# confused with what happened



## olivia234 (Sep 19, 2010)

ok well spoke to a friend about all whats going on with my ex and stuff. i spoke to them about the marriage and about him and stuff and i told this friend i miss him and still love him but cant handle his crap etc

the friend said look why are u telling me tell him. tell him what u feel and really talk to him... see what happens i mean u dont wanna throw away that love do u? - which i dont not deep down

i didnt know what to do so i msged him how i felt and we talked for such a long time... he even said if i needed money he could give me some etc he said that he was hurt but understands he did some stupid things and acknowledges the drinking is a problem.

we will see what happens but now im confused did i just make a mistake or will he change and finally act like the kinda man that he said he would be??

confused


----------



## rome2012 (Sep 10, 2010)

I don't think it was wrong to tell him how you feel....

If he feels the same about you then you've opened the door for him to come back....and if not then nothing will change....

If he's going to change or not, no-one here can predict....

Only time will tell, so watch for his actions....because one can say they are going to change but never do it.....I know because I used to be like that and it broke my marriage....

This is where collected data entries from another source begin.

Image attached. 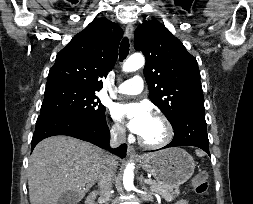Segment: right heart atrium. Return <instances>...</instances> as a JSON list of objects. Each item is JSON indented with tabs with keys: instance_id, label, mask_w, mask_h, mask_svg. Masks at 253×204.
Returning <instances> with one entry per match:
<instances>
[{
	"instance_id": "1",
	"label": "right heart atrium",
	"mask_w": 253,
	"mask_h": 204,
	"mask_svg": "<svg viewBox=\"0 0 253 204\" xmlns=\"http://www.w3.org/2000/svg\"><path fill=\"white\" fill-rule=\"evenodd\" d=\"M110 132H111V135L116 139H123L125 136V131L118 122H113L111 124Z\"/></svg>"
}]
</instances>
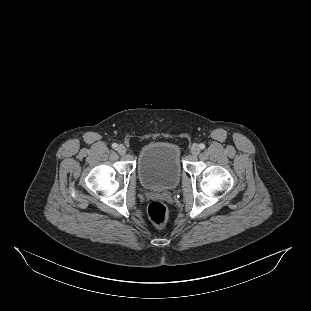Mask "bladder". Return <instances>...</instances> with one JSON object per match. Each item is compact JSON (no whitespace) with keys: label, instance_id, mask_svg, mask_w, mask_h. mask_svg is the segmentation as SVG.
Instances as JSON below:
<instances>
[{"label":"bladder","instance_id":"1","mask_svg":"<svg viewBox=\"0 0 311 311\" xmlns=\"http://www.w3.org/2000/svg\"><path fill=\"white\" fill-rule=\"evenodd\" d=\"M141 185L148 190L174 189L182 174L179 146L172 141H153L140 151L137 164Z\"/></svg>","mask_w":311,"mask_h":311}]
</instances>
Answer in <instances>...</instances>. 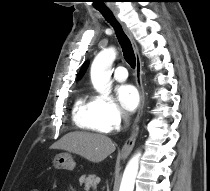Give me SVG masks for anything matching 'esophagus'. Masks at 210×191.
I'll use <instances>...</instances> for the list:
<instances>
[{
  "mask_svg": "<svg viewBox=\"0 0 210 191\" xmlns=\"http://www.w3.org/2000/svg\"><path fill=\"white\" fill-rule=\"evenodd\" d=\"M115 18L117 19V21L119 22V24L121 25L123 31L125 32V34L128 36V38L130 39L131 43H132V47L135 53V57H136V64H135V78H136V85L140 94V105H139V110L137 113V116L135 118L134 124L132 126V133L131 136L128 138V140L125 142L124 146L122 147L121 151H120V155L121 156H127L130 154V152L132 151L134 144H135V140H136V136L138 133V122L140 121V118L143 114V109H144V104H145V92H144V87H143V82H142V76H143V70H142V60L139 54V50H138V46L134 40V37L131 33V31L128 29V27L119 19L118 17V13L115 9H112Z\"/></svg>",
  "mask_w": 210,
  "mask_h": 191,
  "instance_id": "1",
  "label": "esophagus"
}]
</instances>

Now rather than saying I will do...I actually am doing it !!!!!


----------



## GoDucks (May 19, 2010)

You mentioned a drinking problem? Honestly, I think as long as drinking is a problem, it stays a problem until separately solved. One person loving another is (in my humble experience) second to the drinking. Did you encourage rehab, or did he mention it? 

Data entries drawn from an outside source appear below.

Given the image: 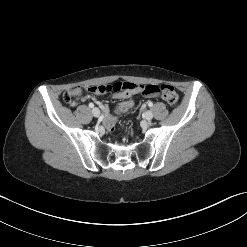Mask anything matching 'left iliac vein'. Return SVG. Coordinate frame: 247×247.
Here are the masks:
<instances>
[{
    "mask_svg": "<svg viewBox=\"0 0 247 247\" xmlns=\"http://www.w3.org/2000/svg\"><path fill=\"white\" fill-rule=\"evenodd\" d=\"M144 118L147 120V121H150L152 118H153V113L152 111L148 110L145 112L144 114Z\"/></svg>",
    "mask_w": 247,
    "mask_h": 247,
    "instance_id": "1",
    "label": "left iliac vein"
}]
</instances>
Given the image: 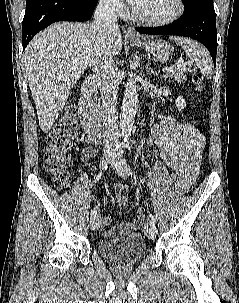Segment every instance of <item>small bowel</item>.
Listing matches in <instances>:
<instances>
[{
    "mask_svg": "<svg viewBox=\"0 0 239 303\" xmlns=\"http://www.w3.org/2000/svg\"><path fill=\"white\" fill-rule=\"evenodd\" d=\"M150 140L160 148L161 158L171 169L176 190H187L194 183L199 173L202 154L206 146L204 136L191 124H179L164 118L159 124L150 129ZM85 141L91 145L98 143V140L91 135H87ZM95 154L96 148L89 146L82 150L81 158L84 162H87ZM121 189V184L115 185L117 193ZM138 216L142 219L140 212ZM101 223V234L105 238H110L115 234H129L137 226L138 221H126L110 228L111 218L103 216Z\"/></svg>",
    "mask_w": 239,
    "mask_h": 303,
    "instance_id": "1",
    "label": "small bowel"
}]
</instances>
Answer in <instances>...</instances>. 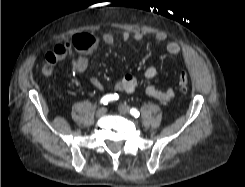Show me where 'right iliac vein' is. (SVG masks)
<instances>
[{
    "instance_id": "obj_1",
    "label": "right iliac vein",
    "mask_w": 245,
    "mask_h": 187,
    "mask_svg": "<svg viewBox=\"0 0 245 187\" xmlns=\"http://www.w3.org/2000/svg\"><path fill=\"white\" fill-rule=\"evenodd\" d=\"M106 112H107V109H106L105 107H102V108H100V109L96 112V117H97V118H101V117L105 116Z\"/></svg>"
}]
</instances>
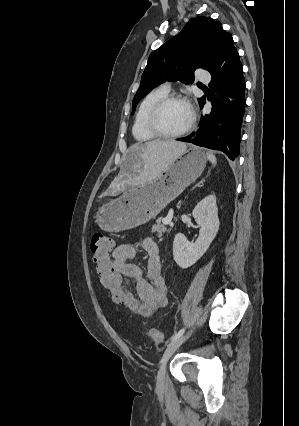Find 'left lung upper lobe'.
I'll list each match as a JSON object with an SVG mask.
<instances>
[{"label": "left lung upper lobe", "instance_id": "5c2ea615", "mask_svg": "<svg viewBox=\"0 0 299 426\" xmlns=\"http://www.w3.org/2000/svg\"><path fill=\"white\" fill-rule=\"evenodd\" d=\"M233 43L231 34L223 30L220 22L211 17L192 18L178 35L149 56L132 112L139 100L159 84L176 80L189 84L197 68L210 72L223 57L236 50Z\"/></svg>", "mask_w": 299, "mask_h": 426}]
</instances>
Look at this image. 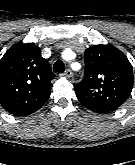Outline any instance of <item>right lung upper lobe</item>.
Segmentation results:
<instances>
[{
    "label": "right lung upper lobe",
    "mask_w": 135,
    "mask_h": 165,
    "mask_svg": "<svg viewBox=\"0 0 135 165\" xmlns=\"http://www.w3.org/2000/svg\"><path fill=\"white\" fill-rule=\"evenodd\" d=\"M54 78L40 48L18 42L0 60V103L13 115L32 114L48 100Z\"/></svg>",
    "instance_id": "cb5924a9"
}]
</instances>
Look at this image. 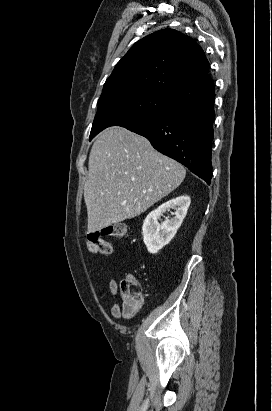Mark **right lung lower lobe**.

I'd suggest Alanon - I'm going, and I can't say enough good stuff about it. Even though I'm not staying with H, most folks in Alanon are with someone that is addicted. However, the program isn't about them, it's about families close to alcoholics. It's also free and in my town, there are about 15 meetings per day at varying places.


----------



## olivia234 (Sep 19, 2010)

yes i did mention rehab and counsellors he said he dosent want to come back here as hes in another state where his family is. i said fine do it there but in the 2 months hes been there he really hasent made a huge effort to do anything

i mean he says he goes to the dr but a gp will not know how to handle this etc. he said for me to come there and i thought about it and not sure if im being selfish in thinking of not going. then i think maybe i should be giving it a chance etc friends tell me that he should come here if he wants to work on it.... his excuse i cant live in a big city. omg

anyways im so emotionally tired i dont know what to do anymore


----------